PURPOSE: TRAPPC9 deficiency is an autosomal recessive disorder mainly associated with intellectual disability (ID), microcephaly, and obesity. Previously, TRAPPC9 deficiency has not been associated with biochemical abnormalities. METHODS: Exome sequencing was performed in 3 individuals with ID and dysmorphic features. N-Glycosylation analyses were performed in the patients' blood samples to test for possible congenital disorder of glycosylation (CDG). TRAPPC9 gene, TRAPPC9 protein expression, and N-glycosylation markers were assessed in patient fibroblasts. Complementation with wild-type TRAPPC9 and immunofluorescence studies to assess TRAPPC9 expression and localization were performed. The metabolic consequences of TRAPPC9 deficiency were evaluated using tracer metabolomics.

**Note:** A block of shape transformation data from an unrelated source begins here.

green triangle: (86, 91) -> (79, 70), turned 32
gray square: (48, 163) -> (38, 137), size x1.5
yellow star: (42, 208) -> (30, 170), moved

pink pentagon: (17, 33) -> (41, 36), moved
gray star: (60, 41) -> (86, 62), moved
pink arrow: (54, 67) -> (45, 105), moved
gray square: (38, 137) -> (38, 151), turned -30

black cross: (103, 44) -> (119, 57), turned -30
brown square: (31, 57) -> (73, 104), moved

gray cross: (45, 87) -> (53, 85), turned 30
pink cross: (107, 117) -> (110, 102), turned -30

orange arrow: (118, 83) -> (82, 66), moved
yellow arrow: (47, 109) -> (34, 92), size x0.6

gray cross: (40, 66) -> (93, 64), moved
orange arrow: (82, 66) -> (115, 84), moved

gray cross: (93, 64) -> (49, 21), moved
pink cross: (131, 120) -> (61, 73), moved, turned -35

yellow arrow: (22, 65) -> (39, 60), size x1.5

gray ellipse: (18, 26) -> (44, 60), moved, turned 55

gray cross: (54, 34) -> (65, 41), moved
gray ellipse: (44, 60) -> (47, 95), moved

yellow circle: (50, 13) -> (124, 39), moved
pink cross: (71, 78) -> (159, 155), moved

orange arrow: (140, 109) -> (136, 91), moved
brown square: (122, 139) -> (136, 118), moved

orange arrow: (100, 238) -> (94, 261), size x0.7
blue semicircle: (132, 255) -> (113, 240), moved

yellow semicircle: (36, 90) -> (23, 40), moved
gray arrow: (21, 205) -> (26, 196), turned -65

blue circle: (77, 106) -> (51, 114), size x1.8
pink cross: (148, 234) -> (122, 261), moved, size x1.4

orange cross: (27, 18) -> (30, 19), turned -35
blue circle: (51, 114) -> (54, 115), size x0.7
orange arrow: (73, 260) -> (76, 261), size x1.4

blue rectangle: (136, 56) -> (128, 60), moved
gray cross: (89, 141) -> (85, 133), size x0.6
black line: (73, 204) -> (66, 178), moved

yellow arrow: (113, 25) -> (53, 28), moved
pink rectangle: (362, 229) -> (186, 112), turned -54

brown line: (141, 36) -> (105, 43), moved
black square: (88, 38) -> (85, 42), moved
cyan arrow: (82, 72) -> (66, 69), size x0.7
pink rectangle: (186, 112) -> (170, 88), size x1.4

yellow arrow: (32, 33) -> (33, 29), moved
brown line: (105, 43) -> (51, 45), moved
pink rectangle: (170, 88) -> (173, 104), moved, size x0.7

RESULTS: All 3 patients carried biallelic missense variants in TRAPPC9 and presented with an N-glycosylation defect in blood, consistent with CDG type I. Extensive investigations in patient fibroblasts corroborated TRAPPC9 deficiency and an N-glycosylation defect. Tracer metabolomics revealed global metabolic changes with several affected glycosylation-related metabolites. CONCLUSION: We identified 3 TRAPPC9 deficient patients presenting with ID, dysmorphic features, and abnormal glycosylation. On the basis of our findings, we propose that TRAPPC9 deficiency could lead to a CDG (TRAPPC9-CDG). The finding of abnormal glycosylation in these patients is highly relevant for diagnosis, further elucidation of the pathophysiology, and management of the disease.